# Work required
After finding the line with "profiles and preferences." in the entries below, retype exactly each line from there through the line with "In today’s competitive", including that final line.

:: Provided records

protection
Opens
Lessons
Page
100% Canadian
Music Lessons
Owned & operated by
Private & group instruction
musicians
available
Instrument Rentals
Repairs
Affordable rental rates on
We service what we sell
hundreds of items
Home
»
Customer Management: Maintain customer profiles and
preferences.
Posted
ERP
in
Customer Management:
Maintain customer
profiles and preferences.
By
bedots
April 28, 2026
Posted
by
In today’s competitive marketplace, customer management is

::::
:: Provided records

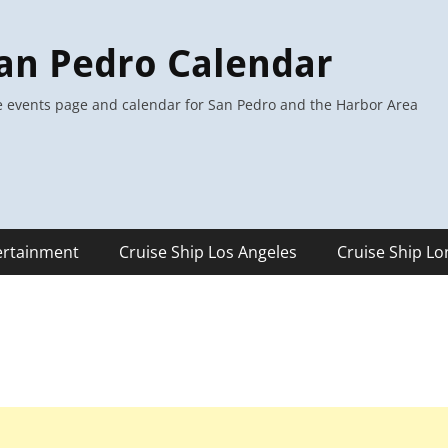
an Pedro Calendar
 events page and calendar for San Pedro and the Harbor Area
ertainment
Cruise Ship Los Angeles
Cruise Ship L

::::

# Exercise response
profiles and preferences.
By
bedots
April 28, 2026
Posted
by
In today’s competitive marketplace, customer management is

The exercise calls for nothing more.